10. Heart-Shaped Bruise by Tanya Byrne (20 tweets sent) - UKYA, debut author, incredible narrator, people I follow love it, stayed with me because it's incredible to read a book narrated by someone who's done something so terrible.
9. When I Was Joe series by Keren David (23) - UKYA, debut author (at the time of WIWJ, although Keren's also released the wonderful Lia's Guide to Winning the Lottery in between books in this trilogy), two great narrators, people I follow love it.
8. Geek Girl by Holly Smale (24) – UKYA, debut author, excellent world-building (former model Holly Smale brings all her knowledge of the business to show us what it’s like), people I follow love it, wonderful narrator.
7. Pantomime by Laura Lam (25) – UKYA, debut author, brilliant world-building, tackles LGBTQ topics that I’ve never seen handled like this in fantasy before, independent publisher (the wonderful Strange Chemistry, YA imprint of Angry Robot), people I follow love it, fabulous narration.
6. Department 19 series by Will Hill (27) – UKYA, debut author, outstanding world-building, far more depth than most action/paranormal books have, people I follow love it.
5. Kat Stephenson series by Stephanie Burgis (34) - UKYA (Stephanie is American but has dual citizenship), debut author, people I follow love it, fabulous narrator, absolutely incredible world-building (both Regency England and in the way magic's handled), independent publisher (the wonderful Templar Books).
4. Wereworld series by Curtis Jobling (38) – UKYA, debut author (somewhat dubious here, as Curtis was a successful author/illustrator of books for younger children before Wereworld, but Rise of the Wolf was his YA debut), brilliant world-building, lots of depth to this epic fantasy.

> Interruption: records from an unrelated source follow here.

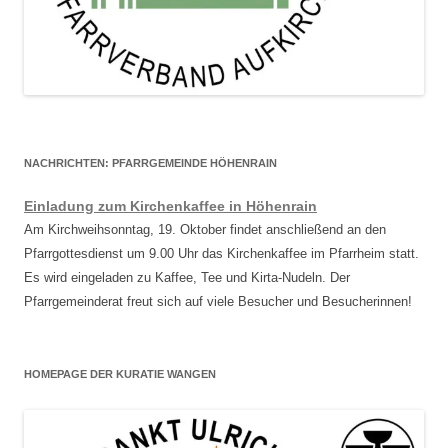
NACHRICHTEN: PFARRGEMEINDE HÖHENRAIN
Einladung zum Kirchenkaffee in Höhenrain
Am Kirchweihsonntag, 19. Oktober findet anschließend an den
Pfarrgottesdienst um 9.00 Uhr das Kirchenkaffee im Pfarrheim statt.
Es wird eingeladen zu Kaffee, Tee und Kirta-Nudeln. Der
Pfarrgemeinderat freut sich auf viele Besucher und Besucherinnen!
HOMEPAGE DER KURATIE WANGEN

3. Night of the Purple Moon by Scott Cramer (40) – Great world-building in this awesome sci-fi novel, debut author, self-published, really underrated.
2. Skin Deep by Laura Jarratt (43) – Debut author, UKYA, people I follow love it, tackles lots of difficult subjects including disfigurement, prejudice, recovering from tragedy, and mental illness really well, brilliant dual narration.
1. Code Name Verity by Elizabeth Wein (54) - Fabulous world-building which makes you feel like you’re back in World War II, people I follow love it, unusual subject – female characters spying for the Allies, UKYA (UKYAish, at least – Elizabeth Wein is American but lives in Scotland. If that’s good enough for www.ukya.co.uk, it’s good enough for me!), 2 superb narrators. Oh, and it’s probably the best book of the last five years.
So, which books do you go out of your way to tell people about, and why? I’d love to hear titles and/or reasons in the comments!